А потом — угнетенность, слезы, отвращение ко всему.
Она говорила себе:
— Довольно таких дней… Больше не надо… Надо умереть.
Ей не верилось, что смерть ее, действительно, успокоит. Думая об этом, она улыбалась. Однажды она сказала себе: «Я покончу с собой». И это сразу сделалось безвозвратным решением, подобно механизму, который уже не может выйти из своих границ. Слабость и томление исчезли. Она занялась уборкой дома. Она чувствовала себя точной и сильной.
Поверив в возможность окончательного уничтожения, она успокоилась и прожила несколько дней, ни о чем не думая, ни над чем не мучаясь, все позабыв.
Но проснувшись однажды утром, она с огромным давлением в груди поняла, что никогда уже не будет ни счастливой, ни довольной, ни просто спокойной.
Она поняла, что все кончено.
Эти последние дни, прожитые в каком-то сладком оцепенении, все расстроили. Предметы она различала только сквозь тяжелый, нерасходящийся дым, воля ее уже не вставала, — раз она знала, что все равно все кончено!
Почему? Она бы не могла сказать…
Филиппа она видела, как видишь на дороге того, кто уходит; все меньше, все дальше…
Она думала:
— Он вернулся к ним, он больше не вернется… Зачем жить? Она устала от всего. Этот день она провела в мертвенном безумии, отвращении, отчаянии. Выбросив всю свою силу, она к вечеру почувствовала себя лучше. Тогда она подумала: спастись, уйти из жизни, уйти каким угодно путем! Самым темным, самым страшным! Только уйти!
Она говорила это громко, как бы прося чего-то, что можно получить. Потом она замолчала; она уже не жалела себя, — а как часто она себя в жизни жалела!
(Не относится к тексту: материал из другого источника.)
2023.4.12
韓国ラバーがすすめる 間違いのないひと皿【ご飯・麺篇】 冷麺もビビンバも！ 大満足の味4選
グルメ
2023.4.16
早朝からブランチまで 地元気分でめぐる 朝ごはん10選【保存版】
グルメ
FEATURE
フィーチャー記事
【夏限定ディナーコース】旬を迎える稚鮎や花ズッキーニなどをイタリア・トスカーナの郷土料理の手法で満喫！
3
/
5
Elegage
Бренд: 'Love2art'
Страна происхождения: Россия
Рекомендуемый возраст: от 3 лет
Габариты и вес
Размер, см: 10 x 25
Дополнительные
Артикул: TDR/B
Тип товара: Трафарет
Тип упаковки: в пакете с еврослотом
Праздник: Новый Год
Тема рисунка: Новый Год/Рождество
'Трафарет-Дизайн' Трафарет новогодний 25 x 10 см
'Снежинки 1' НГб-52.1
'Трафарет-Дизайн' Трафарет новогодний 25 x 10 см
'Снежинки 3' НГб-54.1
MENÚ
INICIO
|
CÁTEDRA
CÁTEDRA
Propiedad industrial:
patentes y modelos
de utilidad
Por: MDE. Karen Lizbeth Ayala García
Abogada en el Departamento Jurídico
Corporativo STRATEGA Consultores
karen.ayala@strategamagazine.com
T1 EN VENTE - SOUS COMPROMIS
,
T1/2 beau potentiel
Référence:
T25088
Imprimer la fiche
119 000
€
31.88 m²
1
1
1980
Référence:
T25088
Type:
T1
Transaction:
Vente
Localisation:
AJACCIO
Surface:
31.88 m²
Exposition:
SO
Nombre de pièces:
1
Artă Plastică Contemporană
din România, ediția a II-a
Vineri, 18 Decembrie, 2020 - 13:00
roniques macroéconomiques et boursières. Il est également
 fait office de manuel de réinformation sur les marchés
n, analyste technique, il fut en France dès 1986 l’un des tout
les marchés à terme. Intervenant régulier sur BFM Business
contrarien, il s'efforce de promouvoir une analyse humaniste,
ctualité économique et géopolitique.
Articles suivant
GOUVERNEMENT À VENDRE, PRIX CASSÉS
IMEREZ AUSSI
Она говорила себе:
— Нечего себя жалеть, это глупо и подло, за глупость и подлость не жалеют.
Теперь она обращалась с собой жестко, сухо и властно, сердясь, что выносила себя так долго.
Было десять часов вечера.
Она напряженным шагом прошла в библиотеку, где стоял шкафчик с лекарствами. Она открыла его. Там были обыкновенные склянки и склянки синие — яды — с красными наклейками. Она прочла несколько трудных названий, потом увидела «морфий». Этот пузырек был у нее с лета — у Анри тогда был приступ ревматизма.
Она с любопытством читала надписи, увлекаясь, не думая о себе.
Морфий! Это напоминало ей одну болезнь ее отрочества. После целого вечера ужасных мучений ей впрыснули морфий. О, эта сладкая, ни с чем не сравнимая тяжесть! Она попросила второго укола, ей отказали, и тогда она целую ночь повторяла это слово: морфий, тихо, певуче, — голосом, влюбленным в мак…
Господи, как все это было далеко!
Она взяла склянку и иглу, находившуюся рядом. Десять грамм морфия — это убивает и не заставляет страдать.